Later in the interview she explains: “My husband always says: ‘The Church in this country began to fall down when the bishops got their first invitation to the Buckingham Palace garden party.’ I used to think that was very funny, but it’s true. Because of the bishops’ predisposition to Labour we have been sold down the river.”
When Labour won a landslide victory in 1997 Bowman, a floating voter, immediately recognised the political reality that she now faced. She arranged a lunch with key MPs, who decided that they would block any amendment concerning abortion as they knew that the numbers were against them.
But Bowman tells me wistfully that she played this strategy for too long.
“So when Nadine Dorries came tearing forward with her Bill to reduce the abortion limit to 20 weeks there was a huge sigh of relief because at last someone was doing something, regardless of why she was doing it and what it would result in,” she says. “I think that was my worst mistake and I blame myself for Nadine Dorries.”
Dorries’s recent intervention exasperated Bowman and others because of what they see as a unilateral approach by the outspoken MP. Bowman tells me that Dorries’s defeat has set the pro-life cause back. But then what are the odds of reducing abortions with our current Parliament?
“They’re not high,” she admits. “But we fight tooth and nail on parental consent. In America they have been very effective in cutting down teenage abortions and teenage sexually transmitted infections.”
How do we build what Blessed Pope John Paul II called the “culture of life”? Might her approach perhaps be too narrow?

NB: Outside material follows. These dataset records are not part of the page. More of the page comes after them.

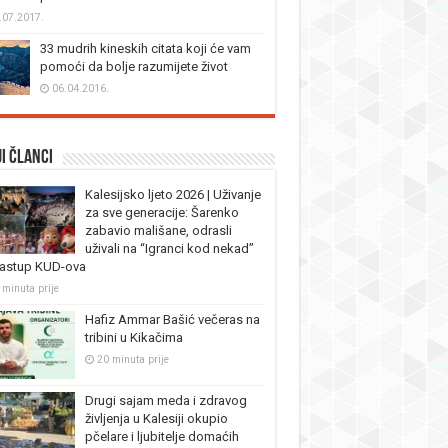
.07.2017.
33 mudrih kineskih citata koji će vam
pomoći da bolje razumijete život
06.04.2016.
i članci
Kalesijsko ljeto 2026 | Uživanje
za sve generacije: Šarenko
zabavio mališane, odrasli
uživali na “Igranci kod nekad”
nastup KUD-ova
 minuta prije
Hafiz Ammar Bašić večeras na
tribini u Kikačima
20 minuta prije
Drugi sajam meda i zdravog
življenja u Kalesiji okupio
pčelare i ljubitelje domaćih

SPUC, for example, is campaigning against the legalisation of same-sex marriage, seeing it as part of a wider pro-life battle. But despite her opposition to gay marriage, Bowman argues that pro-life groups should not take an official view on the issue for fear of alienating their gay members. She tells me about a friend who had become repulsed by sexual relations with men due to an abusive marriage and is now in a relationship with another woman.
“She’s gay,” Bowman says. “But she really is pro-life. While she was pregnant she had uncontrolled blood pressure and she was under pressure to abort the baby.
I’ll never forget: she dragged herself from that hospital bed and she called me and said: ‘You have to get here and explain that I would rather die than let them touch the baby.’ ”
Following Bowman’s intervention the hospital saved both the mother and the baby, who is now Bowman’s goddaughter.
By now Bowman and I have been talking for over an hour and a half and I can see that she is anxious to check on her husband, who is unwell. To conclude, I ask her if her successor at Right to Life should be female, given that abortion is often presented as a woman’s issue.
“I think that’s absolute rubbish!” she exclaims.
“Just as I’ve never believed in that nonsense about priests pretending not to be priests. We’re all voters. Amen.”